Given data START
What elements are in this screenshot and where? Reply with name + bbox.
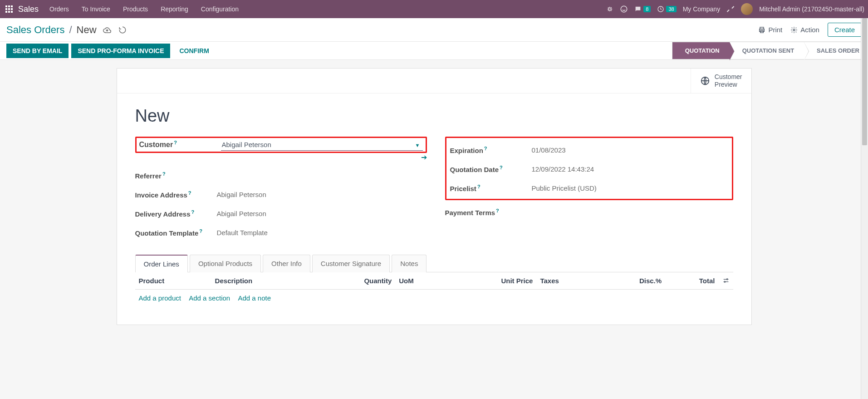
- tab-customer-signature[interactable]: Customer Signature: [312, 255, 390, 272]
- label-quotation-template: Quotation Template?: [135, 228, 217, 237]
- tab-optional-products[interactable]: Optional Products: [190, 255, 261, 272]
- tab-order-lines[interactable]: Order Lines: [135, 255, 188, 272]
- th-product[interactable]: Product: [135, 272, 211, 290]
- create-button[interactable]: Create: [828, 23, 862, 37]
- button-box: Customer Preview: [117, 69, 751, 94]
- apps-icon[interactable]: [4, 4, 15, 15]
- help-icon[interactable]: ?: [496, 208, 499, 213]
- th-taxes[interactable]: Taxes: [536, 272, 597, 290]
- tab-notes[interactable]: Notes: [392, 255, 427, 272]
- svg-rect-3: [5, 8, 7, 10]
- th-description[interactable]: Description: [211, 272, 315, 290]
- label-delivery-address: Delivery Address?: [135, 209, 217, 218]
- send-email-button[interactable]: SEND BY EMAIL: [6, 44, 69, 58]
- add-section-link[interactable]: Add a section: [189, 294, 230, 302]
- globe-icon: [700, 76, 710, 86]
- nav-to-invoice[interactable]: To Invoice: [82, 5, 110, 13]
- help-icon[interactable]: ?: [162, 171, 166, 177]
- delivery-address-value[interactable]: Abigail Peterson: [217, 210, 427, 217]
- form-right-col: Expiration? 01/08/2023 Quotation Date? 1…: [445, 137, 733, 242]
- nav-products[interactable]: Products: [123, 5, 148, 13]
- discard-icon[interactable]: [118, 26, 127, 34]
- breadcrumb-parent[interactable]: Sales Orders: [6, 24, 64, 36]
- tabs: Order Lines Optional Products Other Info…: [135, 254, 733, 272]
- svg-rect-8: [11, 11, 13, 13]
- scrollbar[interactable]: [861, 18, 868, 333]
- label-pricelist: Pricelist?: [450, 184, 532, 192]
- label-invoice-address: Invoice Address?: [135, 190, 217, 199]
- svg-rect-6: [5, 11, 7, 13]
- stage-quotation[interactable]: QUOTATION: [672, 42, 730, 59]
- breadcrumb-current: New: [77, 24, 97, 36]
- svg-point-18: [724, 281, 726, 282]
- help-icon[interactable]: ?: [477, 184, 481, 189]
- help-icon[interactable]: ?: [199, 228, 202, 234]
- action-label: Action: [800, 26, 819, 34]
- svg-rect-2: [11, 5, 13, 7]
- svg-rect-1: [8, 5, 10, 7]
- th-unit-price[interactable]: Unit Price: [446, 272, 536, 290]
- th-disc[interactable]: Disc.%: [597, 272, 665, 290]
- customer-preview-button[interactable]: Customer Preview: [691, 69, 751, 93]
- breadcrumb: Sales Orders / New: [6, 24, 97, 36]
- svg-point-15: [793, 29, 795, 31]
- label-quotation-date: Quotation Date?: [450, 165, 532, 173]
- save-icon[interactable]: [103, 26, 111, 34]
- help-icon[interactable]: ?: [188, 190, 191, 196]
- status-stages: QUOTATION QUOTATION SENT SALES ORDER: [672, 42, 868, 59]
- customer-input-wrap: ▼: [221, 139, 423, 151]
- quotation-date-value[interactable]: 12/09/2022 14:43:24: [532, 165, 728, 173]
- expiration-value[interactable]: 01/08/2023: [532, 146, 728, 154]
- support-icon[interactable]: [620, 5, 628, 13]
- nav-orders[interactable]: Orders: [49, 5, 69, 13]
- customer-input[interactable]: [221, 139, 423, 151]
- app-brand[interactable]: Sales: [18, 5, 39, 14]
- customer-preview-l2: Preview: [715, 81, 742, 89]
- stage-sales-order[interactable]: SALES ORDER: [804, 42, 868, 59]
- activities-icon[interactable]: 38: [657, 5, 676, 13]
- nav-configuration[interactable]: Configuration: [201, 5, 239, 13]
- debug-icon[interactable]: [606, 5, 613, 13]
- send-proforma-button[interactable]: SEND PRO-FORMA INVOICE: [71, 44, 170, 58]
- messages-badge: 8: [643, 6, 651, 12]
- help-icon[interactable]: ?: [174, 140, 177, 145]
- help-icon[interactable]: ?: [500, 165, 503, 170]
- label-payment-terms: Payment Terms?: [445, 208, 527, 217]
- th-total[interactable]: Total: [665, 272, 718, 290]
- form-left-col: Customer? ▼ ➔ Referrer?: [135, 137, 427, 242]
- quotation-template-value[interactable]: Default Template: [217, 229, 427, 236]
- table-row: Add a product Add a section Add a note: [135, 289, 733, 306]
- tab-other-info[interactable]: Other Info: [263, 255, 310, 272]
- company-switcher[interactable]: My Company: [683, 5, 720, 13]
- confirm-button[interactable]: CONFIRM: [173, 44, 215, 58]
- avatar[interactable]: [741, 3, 753, 15]
- action-button[interactable]: Action: [790, 26, 819, 34]
- user-menu[interactable]: Mitchell Admin (21702450-master-all): [759, 5, 864, 13]
- breadcrumb-sep: /: [69, 24, 72, 36]
- external-link-icon[interactable]: ➔: [421, 153, 427, 162]
- add-product-link[interactable]: Add a product: [139, 294, 181, 302]
- print-button[interactable]: Print: [758, 26, 782, 34]
- pricelist-value[interactable]: Public Pricelist (USD): [532, 184, 728, 192]
- tools-icon[interactable]: [726, 5, 735, 13]
- sliders-icon: [722, 277, 730, 284]
- help-icon[interactable]: ?: [484, 146, 487, 151]
- print-label: Print: [768, 26, 782, 34]
- th-uom[interactable]: UoM: [395, 272, 446, 290]
- svg-rect-5: [11, 8, 13, 10]
- nav-items: Orders To Invoice Products Reporting Con…: [49, 5, 239, 13]
- help-icon[interactable]: ?: [191, 209, 195, 215]
- invoice-address-value[interactable]: Abigail Peterson: [217, 191, 427, 198]
- th-settings[interactable]: [719, 272, 733, 290]
- nav-reporting[interactable]: Reporting: [161, 5, 188, 13]
- svg-rect-0: [5, 5, 7, 7]
- svg-point-17: [726, 279, 728, 280]
- customer-preview-l1: Customer: [715, 73, 742, 81]
- label-expiration: Expiration?: [450, 146, 532, 154]
- th-quantity[interactable]: Quantity: [315, 272, 396, 290]
- svg-point-10: [621, 6, 628, 12]
- messages-icon[interactable]: 8: [634, 5, 651, 13]
- stage-quotation-sent[interactable]: QUOTATION SENT: [730, 42, 804, 59]
- add-note-link[interactable]: Add a note: [238, 294, 271, 302]
- top-nav: Sales Orders To Invoice Products Reporti…: [0, 0, 868, 18]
Given data END
● **Exercise details**:
Show each line in the data where the string "label" appears.

● **Output for this exercise**:
- label-quotation-template: Quotation Template?: [135, 228, 217, 237]
- label-delivery-address: Delivery Address?: [135, 209, 217, 218]
- label-pricelist: Pricelist?: [450, 184, 532, 192]
- label-invoice-address: Invoice Address?: [135, 190, 217, 199]
- action-label: Action: [800, 26, 819, 34]
- label-quotation-date: Quotation Date?: [450, 165, 532, 173]
- label-payment-terms: Payment Terms?: [445, 208, 527, 217]
- print-label: Print: [768, 26, 782, 34]
- label-expiration: Expiration?: [450, 146, 532, 154]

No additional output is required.